**TASK OBJECTIVE**
Pick out and copy every line below that has the word "Наконечник".

Source records
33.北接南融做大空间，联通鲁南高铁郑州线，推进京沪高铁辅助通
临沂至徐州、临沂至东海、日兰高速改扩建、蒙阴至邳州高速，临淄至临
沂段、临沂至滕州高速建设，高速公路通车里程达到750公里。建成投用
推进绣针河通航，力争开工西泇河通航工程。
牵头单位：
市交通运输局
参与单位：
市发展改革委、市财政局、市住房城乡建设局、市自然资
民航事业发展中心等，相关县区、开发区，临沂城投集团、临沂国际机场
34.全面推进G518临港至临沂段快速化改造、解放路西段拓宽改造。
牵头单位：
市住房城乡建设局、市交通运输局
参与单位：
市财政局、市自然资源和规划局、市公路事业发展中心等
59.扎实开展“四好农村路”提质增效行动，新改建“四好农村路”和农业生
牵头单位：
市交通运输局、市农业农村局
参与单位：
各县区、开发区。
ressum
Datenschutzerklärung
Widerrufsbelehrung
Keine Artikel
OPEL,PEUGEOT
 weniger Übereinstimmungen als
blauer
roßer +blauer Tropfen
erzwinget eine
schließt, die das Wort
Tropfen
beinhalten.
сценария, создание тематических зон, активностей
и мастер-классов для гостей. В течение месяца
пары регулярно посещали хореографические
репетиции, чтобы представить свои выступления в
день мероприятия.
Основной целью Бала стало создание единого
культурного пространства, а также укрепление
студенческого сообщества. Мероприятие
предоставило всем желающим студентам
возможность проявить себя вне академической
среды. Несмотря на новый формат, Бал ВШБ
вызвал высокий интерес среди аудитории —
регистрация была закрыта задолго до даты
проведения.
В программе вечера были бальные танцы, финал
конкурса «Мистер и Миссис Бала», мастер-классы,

--

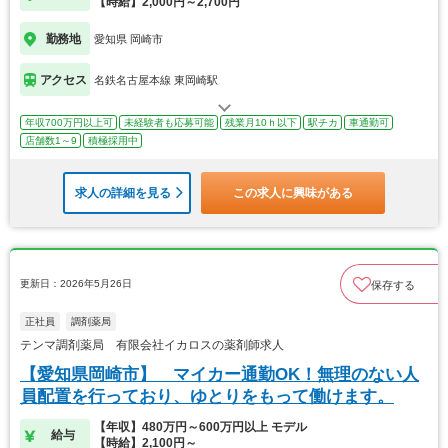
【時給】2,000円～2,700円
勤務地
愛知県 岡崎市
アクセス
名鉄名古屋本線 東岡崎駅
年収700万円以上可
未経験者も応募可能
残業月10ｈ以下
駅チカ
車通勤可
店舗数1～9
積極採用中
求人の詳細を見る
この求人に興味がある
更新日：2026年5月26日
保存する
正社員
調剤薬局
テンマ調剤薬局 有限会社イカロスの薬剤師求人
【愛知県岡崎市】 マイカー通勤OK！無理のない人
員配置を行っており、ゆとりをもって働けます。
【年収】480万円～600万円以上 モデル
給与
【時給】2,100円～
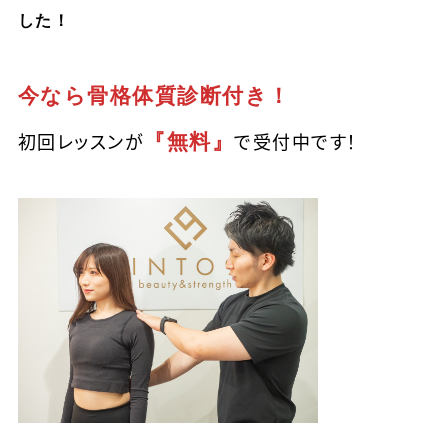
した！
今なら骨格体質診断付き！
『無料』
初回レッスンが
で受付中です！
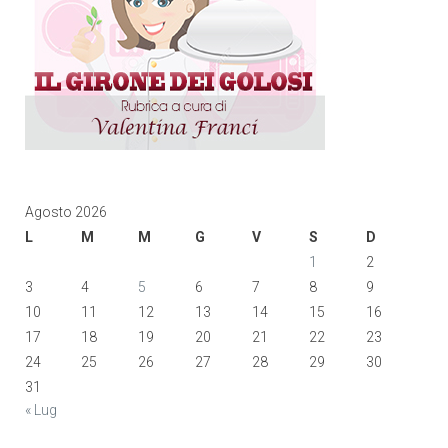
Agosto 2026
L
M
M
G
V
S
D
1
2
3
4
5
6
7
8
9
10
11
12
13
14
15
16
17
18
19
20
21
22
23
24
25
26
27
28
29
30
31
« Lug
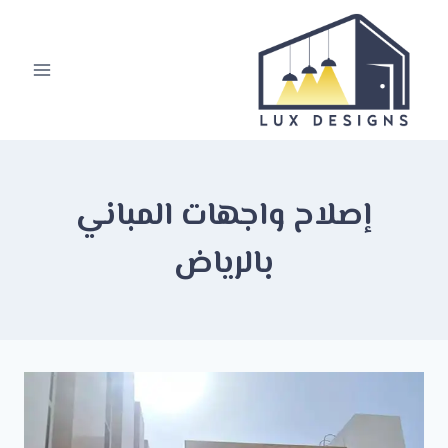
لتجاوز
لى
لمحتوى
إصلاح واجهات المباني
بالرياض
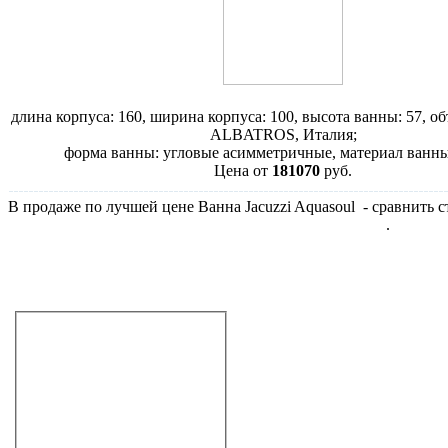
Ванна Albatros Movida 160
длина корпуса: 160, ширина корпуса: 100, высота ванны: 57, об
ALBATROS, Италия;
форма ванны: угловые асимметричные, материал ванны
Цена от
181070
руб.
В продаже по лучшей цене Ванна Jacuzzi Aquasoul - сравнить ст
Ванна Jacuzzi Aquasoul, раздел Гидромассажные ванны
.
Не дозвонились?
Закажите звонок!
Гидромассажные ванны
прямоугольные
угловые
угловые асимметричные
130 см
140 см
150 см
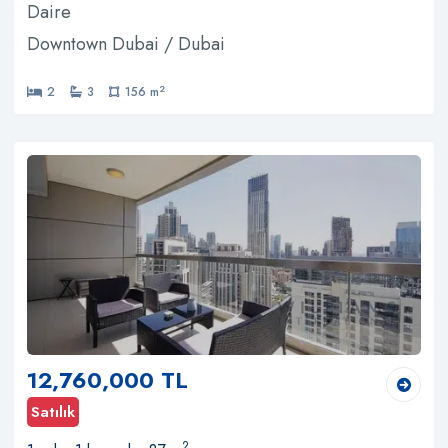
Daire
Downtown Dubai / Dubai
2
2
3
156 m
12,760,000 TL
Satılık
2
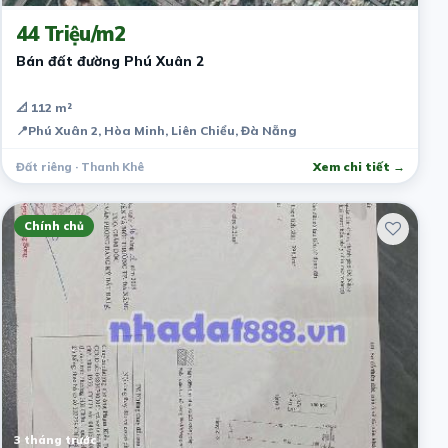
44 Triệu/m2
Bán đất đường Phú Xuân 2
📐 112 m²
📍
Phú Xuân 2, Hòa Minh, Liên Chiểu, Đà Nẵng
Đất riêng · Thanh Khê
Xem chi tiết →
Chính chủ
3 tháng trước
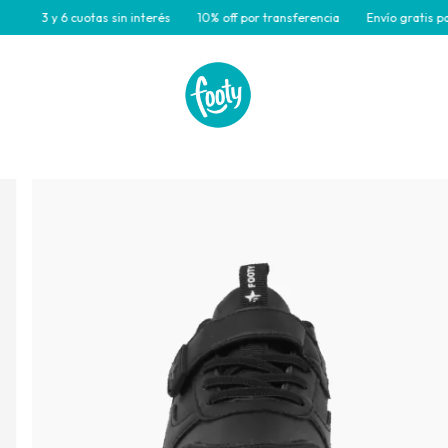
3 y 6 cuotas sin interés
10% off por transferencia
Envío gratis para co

...

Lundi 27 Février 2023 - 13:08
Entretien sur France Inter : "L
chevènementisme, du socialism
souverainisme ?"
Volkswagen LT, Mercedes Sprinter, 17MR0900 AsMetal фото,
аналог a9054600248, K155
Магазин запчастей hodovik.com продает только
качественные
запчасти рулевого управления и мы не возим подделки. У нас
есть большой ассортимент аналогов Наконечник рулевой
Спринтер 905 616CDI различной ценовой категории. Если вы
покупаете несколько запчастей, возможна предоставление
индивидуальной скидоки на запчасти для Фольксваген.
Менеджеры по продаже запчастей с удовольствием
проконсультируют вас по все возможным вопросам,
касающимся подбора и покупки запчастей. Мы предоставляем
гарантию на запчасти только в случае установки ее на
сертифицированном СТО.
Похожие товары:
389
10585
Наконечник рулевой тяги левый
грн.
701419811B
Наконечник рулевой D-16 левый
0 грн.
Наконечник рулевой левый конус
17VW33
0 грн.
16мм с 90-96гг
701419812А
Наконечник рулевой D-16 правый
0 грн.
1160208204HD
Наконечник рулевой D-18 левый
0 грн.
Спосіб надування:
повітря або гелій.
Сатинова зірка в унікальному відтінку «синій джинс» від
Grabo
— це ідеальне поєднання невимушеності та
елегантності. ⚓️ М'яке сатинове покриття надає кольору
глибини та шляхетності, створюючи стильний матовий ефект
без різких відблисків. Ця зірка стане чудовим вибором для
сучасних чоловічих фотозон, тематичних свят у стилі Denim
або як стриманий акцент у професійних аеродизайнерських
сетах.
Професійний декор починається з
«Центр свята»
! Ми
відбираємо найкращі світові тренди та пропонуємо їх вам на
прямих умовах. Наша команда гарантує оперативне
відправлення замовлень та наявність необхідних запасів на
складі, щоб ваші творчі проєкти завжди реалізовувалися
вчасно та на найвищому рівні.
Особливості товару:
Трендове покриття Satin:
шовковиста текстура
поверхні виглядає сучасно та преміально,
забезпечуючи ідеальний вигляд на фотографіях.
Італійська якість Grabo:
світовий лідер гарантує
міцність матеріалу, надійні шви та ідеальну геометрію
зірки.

**TASK OUTPUT**
есть большой ассортимент аналогов Наконечник рулевой
Наконечник рулевой тяги левый
Наконечник рулевой D-16 левый
Наконечник рулевой левый конус
Наконечник рулевой D-16 правый
Наконечник рулевой D-18 левый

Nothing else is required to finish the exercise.